Because pyxll is running in excel and not as its own python process, sys.executable will be excel.exe and not python.exe. PyXLL doesn't use python.exe at all, and so doesn't know where it is (it only uses the python dll).

Try setting sys.executable to the python.exe you want the child process to run as (full path, eg c:/python33/python.exe) before calling PaPy.

Best regards,
Tony

416
Help and Support / Re: Returning a float array or error string
« on: September 13, 2013, 08:08:08 AM »
Hi,

great :) Yes, converting between numpy arrays or basic types (float, int, string) will be faster than using var, but unless you're returning very large arrays I don't think it's something to worry about to be honest.

best regards,
Tony

417
Help and Support / Re: Returning a float array or error string
« on: September 12, 2013, 01:54:32 PM »
Hi,

the numpy_row type expects the elements in the array to be floats, which is why I expect you're having this problem. If you check the log file you should see the exception along with the stack trace.

You could change the type to var and return a 2d array or a string depending on whether there was an error or not, i.e: something like this:

   @xl_func("int uid, int node: var") ## return type changed to var
   def py_GetNodeXYZ(uid, node):
       """Get node coordinates """
# Create empty array of c_doubles required by the API function
            XYZType = ctypes.c_double * 3
            XYZ = XYZType()
# Call API function
       ierr = St7GetNodeXYZ(uid, node, XYZ)
# If ierr <> 0 return an error string
       if ierr <> 0:
      err = py_ErrString(ierr)  # this returns an error message to err
      return err ## return a string
       else:
          return array([XYZ[0:3]])  ## return a 2d array

best regards,
Tony

418
Help and Support / Re: Using coo_matrix
« on: September 05, 2013, 09:59:33 AM »
Hi,

that's probably better asked on a scipy forum as I'm not an expert, but from a general python perspective two functions with the same name imported from different modules are different functions, and so you would have to call whichever one you want. It's possible that scipy determines the most appropriate method internally, but I don't know - you'd have to refer to the scipy docs or ask elsewhere to find that out.

Best regards,
Tony

419
Help and Support / Re: Stepping through code
« on: September 04, 2013, 08:51:17 AM »
Hi,

yes. You need a python debugger that supports connecting to a remote python process. You simply connect to your python code in Excel with the debugger as you would to debug remotely any normal python process.
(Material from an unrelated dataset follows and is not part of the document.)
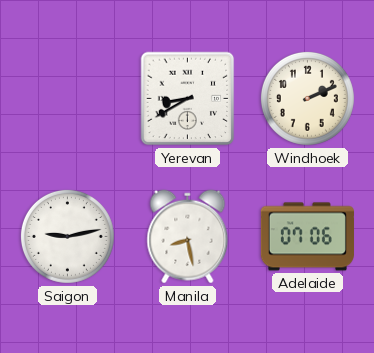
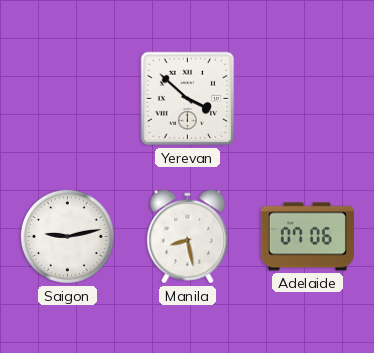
Yerevan: 8:40 -> 3:52
Windhoek: 2:11 -> none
One debugger than can do this is the eclipse plugin pydev. There's an example included with pyxll that shows how to attach to the remote debugger in pydev from pyxll (see 'attach_to_pydev' in http://www.pyxll.com/docs/examples/developertools.html).

If you don't want to use eclipse another alternative it winpdb (http://winpdb.org/download/ and see http://winpdb.org/docs/embedded-debugging/ for how to attach to the debugger from your python code - which you could put in a menu function).

Best regards,
Tony

420
Help and Support / Re: Using coo_matrix
« on: September 04, 2013, 08:47:00 AM »
Hi,

I'm not familiar with coo_matrix I'm afraid, but looking at the docs it seems like i and j should be vectors rather than 2d arrays? The numpy_array type is always a 2d array, even if only a single column or row is passed in. You can use the types numpy_row and numpy_column to pass 1d vectors (see http://www.pyxll.com/docs/udfs.html#using-numpy-arrays). If you want to automatically detect is a matrix only has one row or column and convert it to a vector you can use a custom type (see http://www.pyxll.com/docs/examples/customtypes.html).

You should also look at the log file as any exceptions throws will be output there, along with the stack trace. That should help you figure out what's not working.